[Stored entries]
* * * * * * * * *
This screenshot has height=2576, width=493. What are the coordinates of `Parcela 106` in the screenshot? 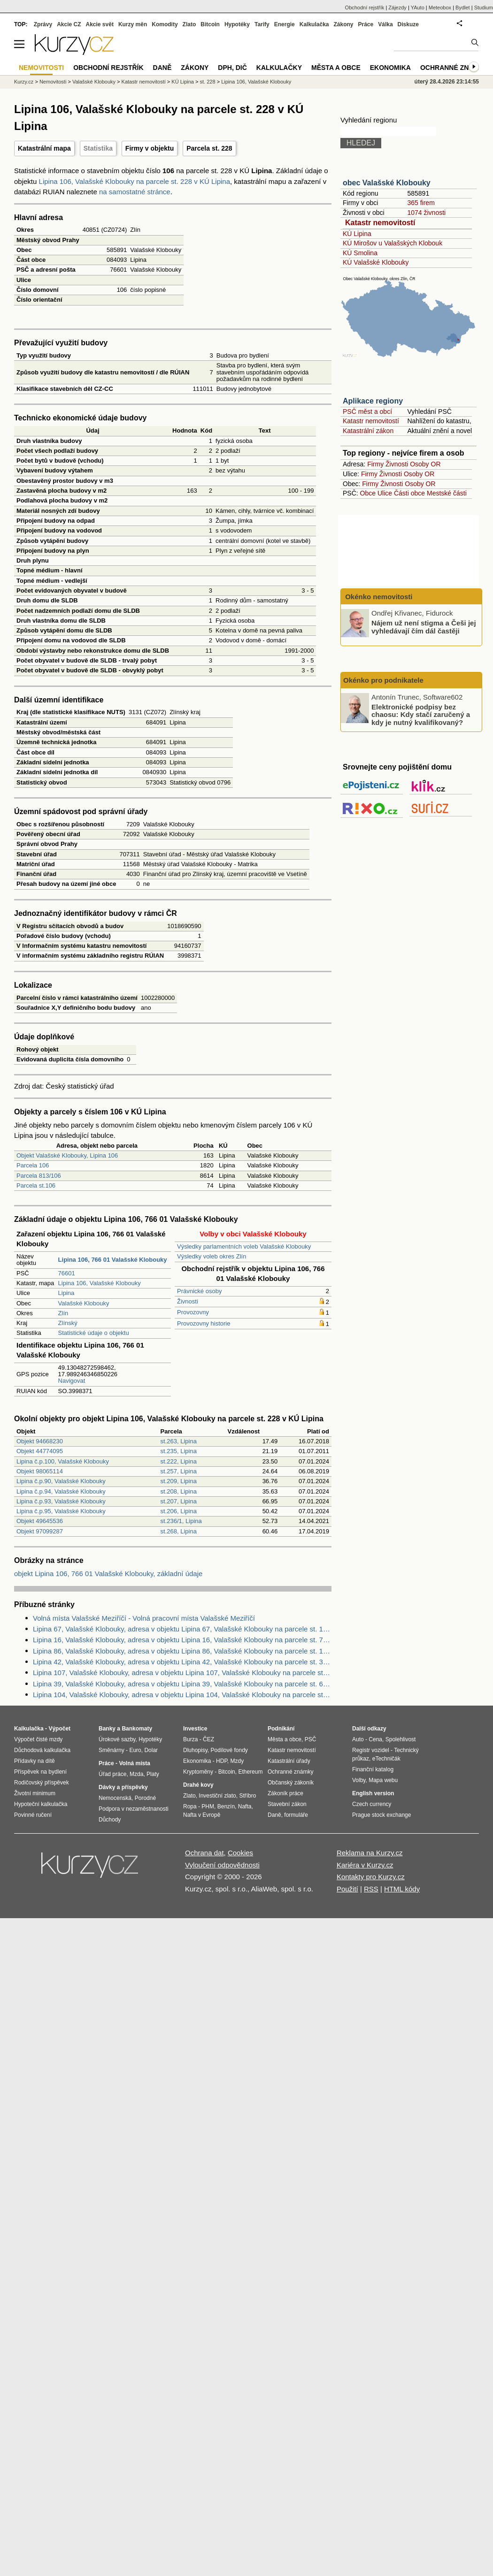 It's located at (32, 1165).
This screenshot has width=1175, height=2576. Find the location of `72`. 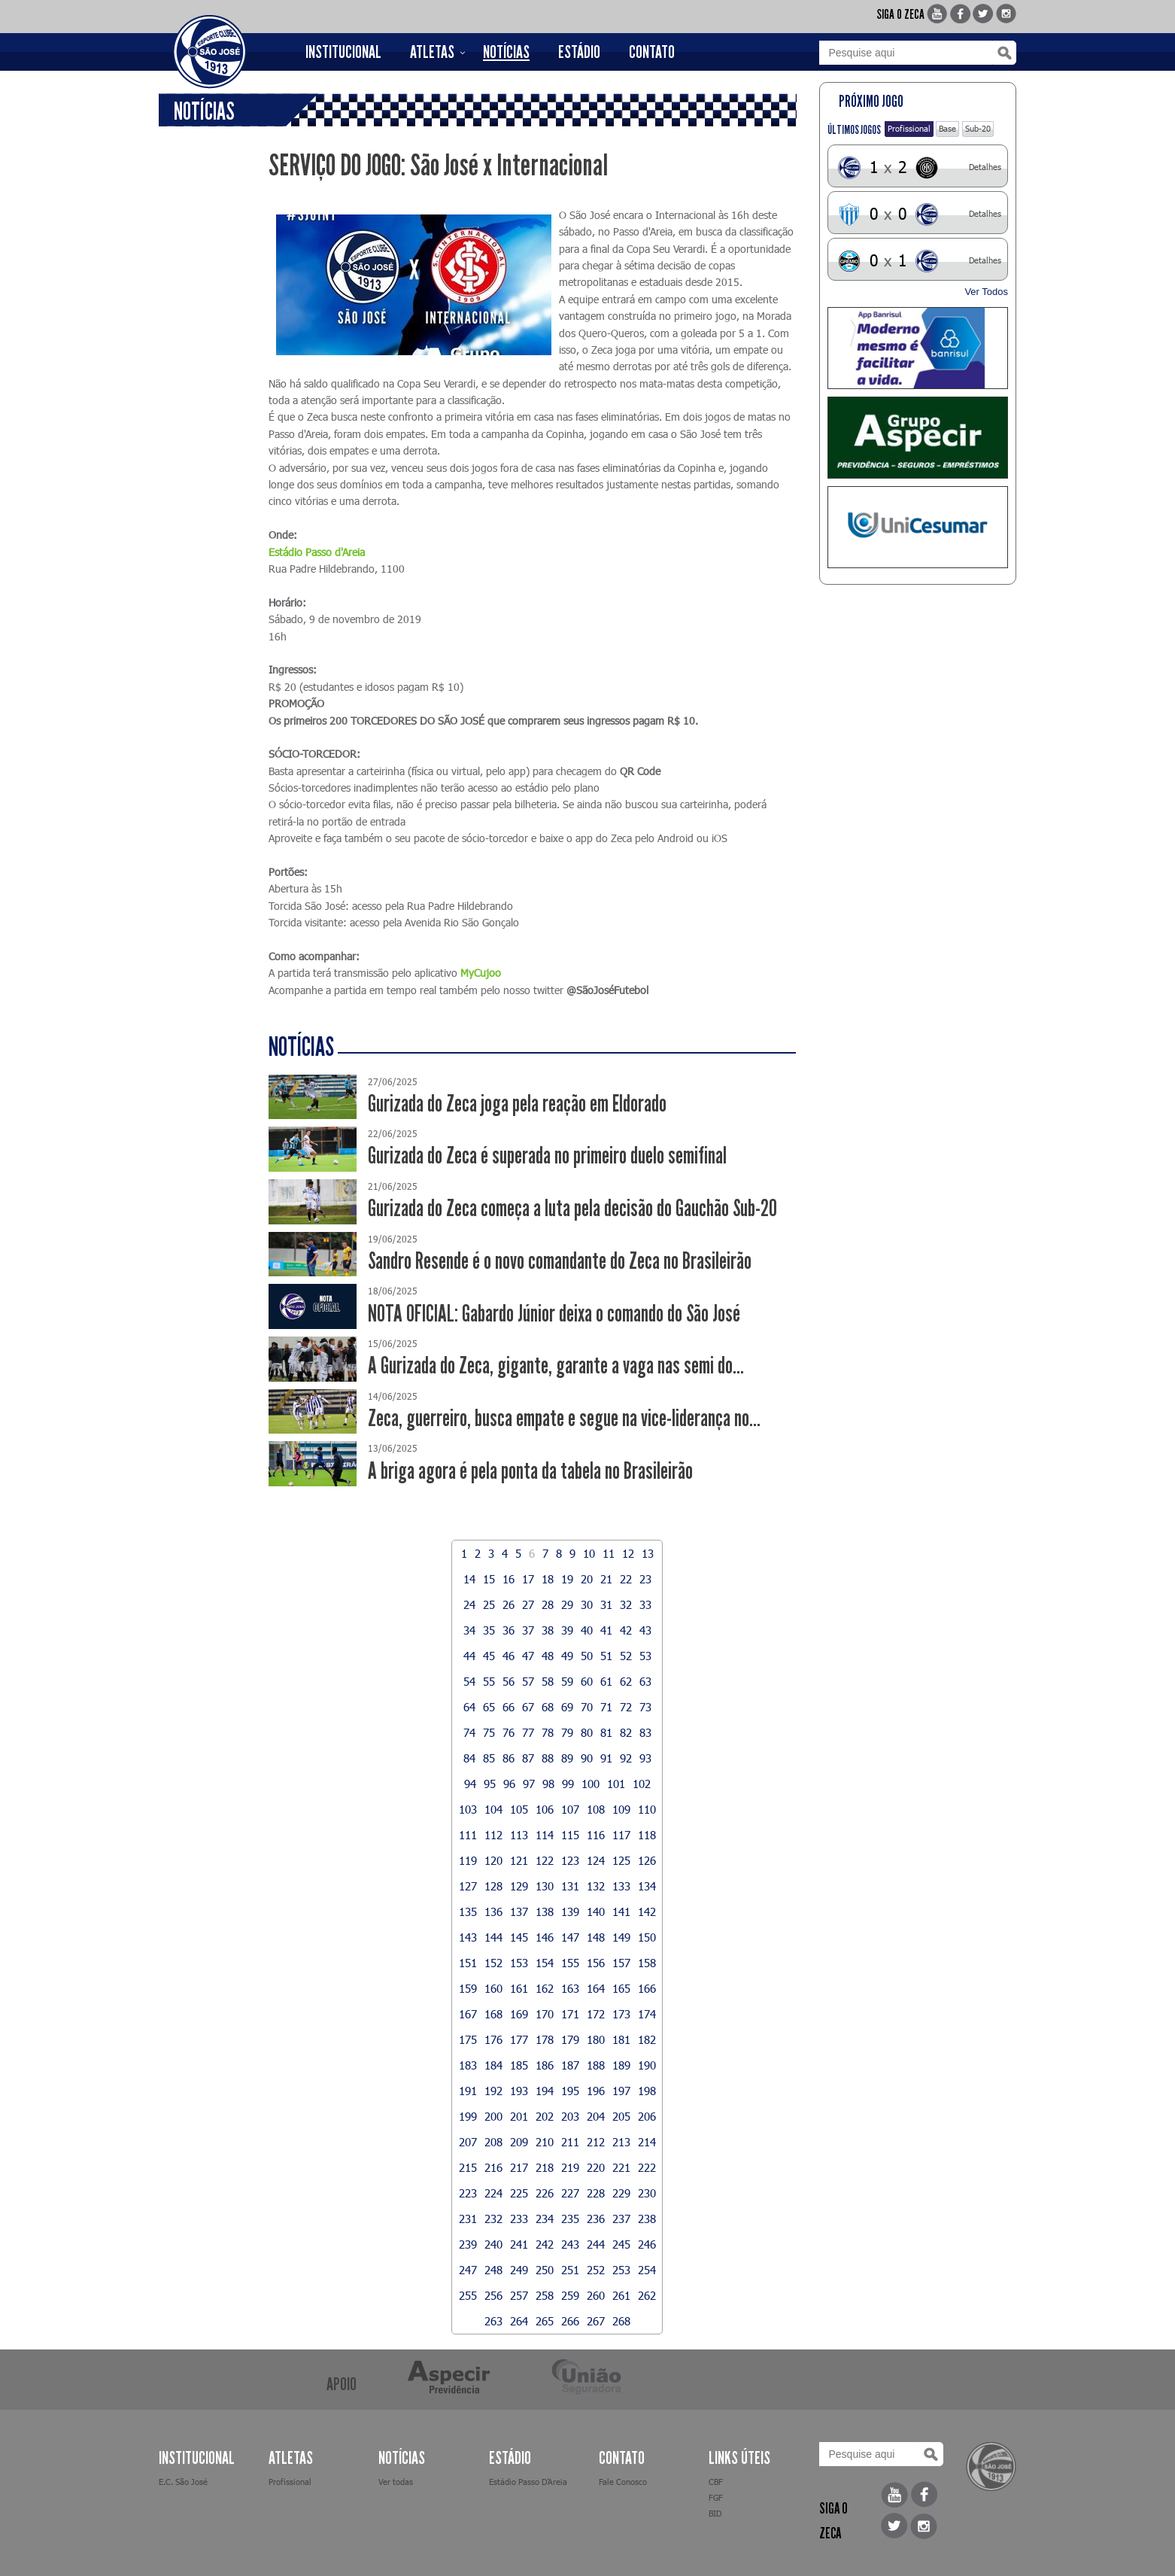

72 is located at coordinates (626, 1707).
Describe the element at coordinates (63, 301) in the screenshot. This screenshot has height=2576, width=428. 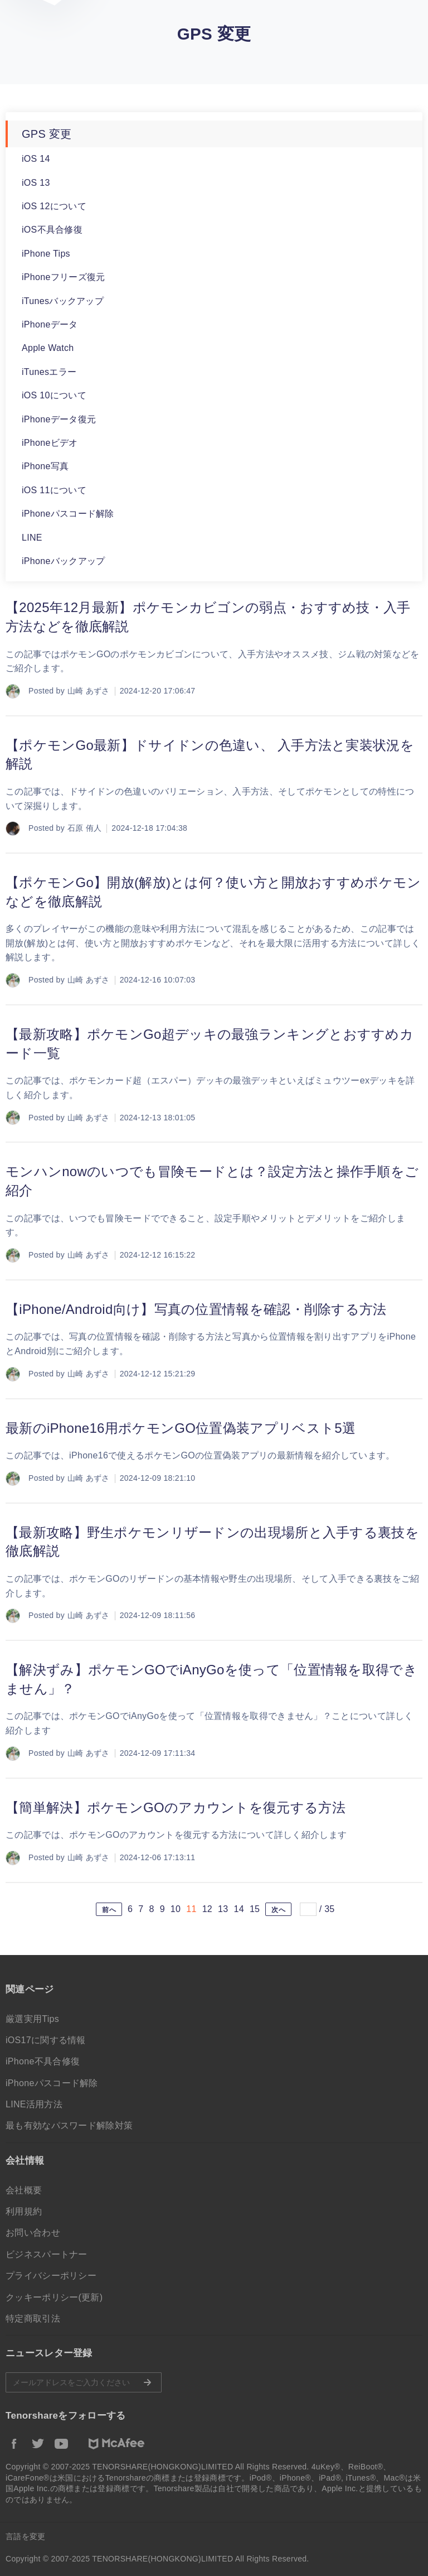
I see `iTunesバックアップ` at that location.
* * * * * * * * *
## Exercise brief:
When you reach the line containing "This screenshot has width=1175, height=2576." in the entries above, please retype it and each line after it through the last one, exactly, without the pictures.

## Answer section:
This screenshot has width=1175, height=2576. Find the location of `72`. 

72 is located at coordinates (626, 1707).
Describe the element at coordinates (63, 301) in the screenshot. This screenshot has height=2576, width=428. 
I see `iTunesバックアップ` at that location.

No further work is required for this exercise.